Extracted records below:
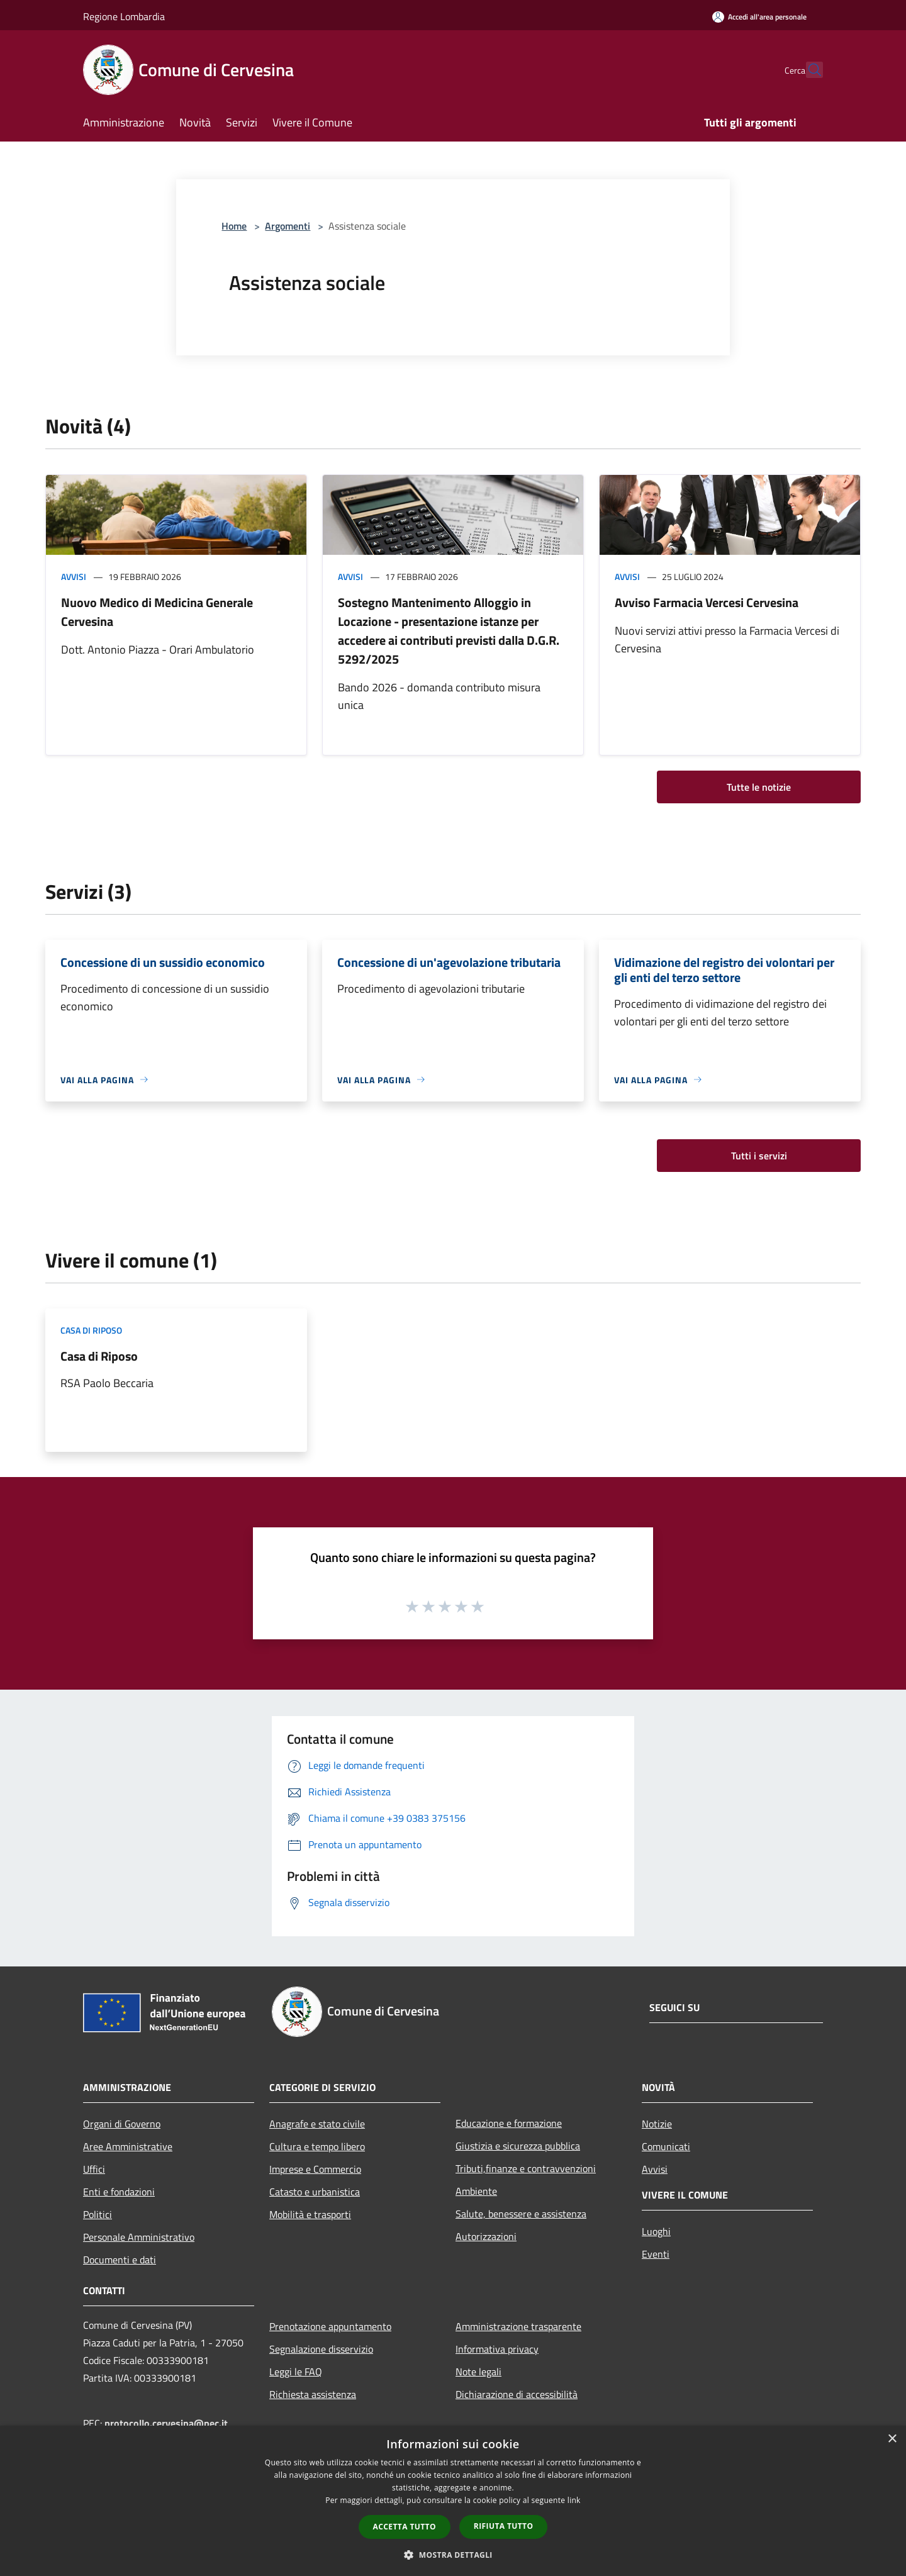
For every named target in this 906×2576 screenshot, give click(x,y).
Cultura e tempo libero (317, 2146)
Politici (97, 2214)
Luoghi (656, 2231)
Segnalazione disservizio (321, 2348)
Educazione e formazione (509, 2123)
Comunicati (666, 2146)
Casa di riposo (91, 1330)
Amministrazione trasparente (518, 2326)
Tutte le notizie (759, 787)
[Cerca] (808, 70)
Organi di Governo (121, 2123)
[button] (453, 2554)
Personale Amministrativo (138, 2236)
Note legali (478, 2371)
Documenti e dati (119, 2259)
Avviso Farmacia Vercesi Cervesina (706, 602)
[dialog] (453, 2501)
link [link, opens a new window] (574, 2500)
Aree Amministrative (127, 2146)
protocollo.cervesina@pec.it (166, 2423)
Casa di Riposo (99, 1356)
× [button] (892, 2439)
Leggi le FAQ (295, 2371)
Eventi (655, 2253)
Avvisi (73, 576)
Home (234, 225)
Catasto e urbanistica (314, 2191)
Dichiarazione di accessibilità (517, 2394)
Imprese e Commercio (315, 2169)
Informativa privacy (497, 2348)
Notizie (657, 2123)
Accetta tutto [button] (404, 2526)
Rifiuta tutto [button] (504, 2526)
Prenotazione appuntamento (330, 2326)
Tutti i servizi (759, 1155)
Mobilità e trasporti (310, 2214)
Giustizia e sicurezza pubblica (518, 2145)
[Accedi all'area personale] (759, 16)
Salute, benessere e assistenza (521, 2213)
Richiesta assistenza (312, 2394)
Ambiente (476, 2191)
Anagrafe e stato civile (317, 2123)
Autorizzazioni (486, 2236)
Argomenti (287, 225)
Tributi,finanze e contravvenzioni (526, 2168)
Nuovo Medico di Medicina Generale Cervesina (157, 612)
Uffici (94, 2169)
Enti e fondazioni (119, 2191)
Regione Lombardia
End of Extracted records.
◆ Exercise requirements
For this exercise, please output exactly the lines above starting at the line with "[button] (453, 2554)" and ending at the line with "Home (234, 225)", ends included.

◆ Answer for the task
[button] (453, 2554)
Personale Amministrativo (138, 2236)
Note legali (478, 2371)
Documenti e dati (119, 2259)
Avviso Farmacia Vercesi Cervesina (706, 602)
[dialog] (453, 2501)
link [link, opens a new window] (574, 2500)
Aree Amministrative (127, 2146)
protocollo.cervesina@pec.it (166, 2423)
Casa di Riposo (99, 1356)
× [button] (892, 2439)
Leggi le FAQ (295, 2371)
Eventi (655, 2253)
Avvisi (73, 576)
Home (234, 225)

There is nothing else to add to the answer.